After sharing, each person has four fish, so we can conclude that on average each individual caught four fish.
In order to deepen the concept of mean, it is important to give students the opportunity to reverse the process by asking them to create a set of data with a given mean. This reinforces the concept of mean as the result of equal sharing.
Example 2
Six students in a class determined that they had, on average, five pens each. What might be a possible distribution of pens among these six students?
Since the six students have an average of five pens each, each student would have five pens after the equal share.
This gives a total of 30 pens (6 × 5).The six students can then divide the 30 pens among themselves as they see fit. Regardless of the division chosen, the mean value of 5 (average of five pens per student) will be maintained. Here is an example of a possible division:
We can verify that there are still a total of 30 pens.

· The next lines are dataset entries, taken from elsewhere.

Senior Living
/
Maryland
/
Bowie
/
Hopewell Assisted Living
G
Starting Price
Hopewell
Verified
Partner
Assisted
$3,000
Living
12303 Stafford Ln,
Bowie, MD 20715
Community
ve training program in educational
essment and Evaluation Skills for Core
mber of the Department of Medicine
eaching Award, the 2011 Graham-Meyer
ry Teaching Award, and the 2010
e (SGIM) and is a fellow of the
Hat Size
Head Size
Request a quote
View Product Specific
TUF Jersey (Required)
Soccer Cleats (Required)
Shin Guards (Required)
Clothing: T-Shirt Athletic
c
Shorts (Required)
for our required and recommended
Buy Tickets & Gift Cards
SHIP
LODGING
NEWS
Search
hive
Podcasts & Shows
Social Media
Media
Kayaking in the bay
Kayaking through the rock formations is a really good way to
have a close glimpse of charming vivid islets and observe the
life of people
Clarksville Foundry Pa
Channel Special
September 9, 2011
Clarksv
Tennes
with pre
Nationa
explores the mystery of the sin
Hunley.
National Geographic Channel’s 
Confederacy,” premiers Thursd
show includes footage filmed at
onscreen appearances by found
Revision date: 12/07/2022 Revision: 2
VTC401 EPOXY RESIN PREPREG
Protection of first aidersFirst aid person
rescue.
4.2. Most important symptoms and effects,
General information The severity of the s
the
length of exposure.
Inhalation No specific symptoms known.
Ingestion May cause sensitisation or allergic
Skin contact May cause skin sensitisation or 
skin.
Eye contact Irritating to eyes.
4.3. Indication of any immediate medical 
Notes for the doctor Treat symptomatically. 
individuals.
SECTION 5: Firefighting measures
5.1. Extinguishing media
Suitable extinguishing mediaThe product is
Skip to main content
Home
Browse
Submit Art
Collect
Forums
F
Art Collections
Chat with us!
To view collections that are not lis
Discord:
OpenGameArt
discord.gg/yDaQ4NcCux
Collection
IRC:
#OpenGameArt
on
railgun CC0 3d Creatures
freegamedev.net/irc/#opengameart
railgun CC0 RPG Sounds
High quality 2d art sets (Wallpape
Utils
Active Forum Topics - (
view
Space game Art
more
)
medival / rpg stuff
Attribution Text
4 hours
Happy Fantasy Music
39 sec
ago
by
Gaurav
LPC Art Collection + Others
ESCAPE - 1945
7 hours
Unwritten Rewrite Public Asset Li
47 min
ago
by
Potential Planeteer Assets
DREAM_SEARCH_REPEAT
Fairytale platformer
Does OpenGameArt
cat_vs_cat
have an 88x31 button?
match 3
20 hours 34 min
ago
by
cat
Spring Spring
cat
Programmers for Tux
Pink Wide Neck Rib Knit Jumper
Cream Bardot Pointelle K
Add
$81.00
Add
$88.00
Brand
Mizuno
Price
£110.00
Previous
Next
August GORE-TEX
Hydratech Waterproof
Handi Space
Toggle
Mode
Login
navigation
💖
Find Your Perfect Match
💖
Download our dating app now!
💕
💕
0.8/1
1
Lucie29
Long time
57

One can use the equal share model to develop an understanding of the usual algorithm as illustrated in the example. The model indeed makes sense of the usual algorithm, as it demonstrates the idea of grouping pens and then sharing them among friends (the sum of the values divided by the number of values).
Example 3
Five students have been asked to fundraise. If each student raises an average of $25, the group wins tickets to a hockey game. On Monday, four of the five students meet and find that they have raised $29, $21, $31 and $13. What is the minimum amount that Suzie, the fifth student, must raise for the group to win the hockey tickets?
Students who have only learned to use the standard algorithm for determining the average are often unable to answer such questions. It is a recipe that they are unable to adapt to their circumstances because they do not understand it. Students who have developed an understanding of the concept of averaging as sharing are better able to solve this problem. Here is an exchange that the four students might have to determine how much money Suzie should have collected.
Student 1 - We must obtain a mean of $25, which means that if we divided the money equally between us, we would each have $25. I collected $29, so I can share $4 with you.
Student 2 – I only got $21; so I'm missing $4.
Student 3 - I have an extra $6 because I collected $31.
Student 4 - I'm sorry. I was sick this weekend and only raised $13. I am $12 short.
Student 1 - Let's use the idea of sharing to help us figure out how much money Suzie will need to have collected to achieve an average of $25.
image Under the title "Before Sharing", five boxes are lined up side by side. The first box contains 25 chips. Above it, a set of 4 chips is linked to the second box by an arrow. The second box contains 21 chips. The third box contains 25 chips, and above it, a set of 6 chips points to the fourth box with an arrow. The fourth box contains 13 chips. The fifth box contains no chips, but has a question mark.As a result of the sharing, the first three students now have $25 and the fourth student is $6 short of $25. Suzie must bring the missing $6 in addition to her $25. She must have $31.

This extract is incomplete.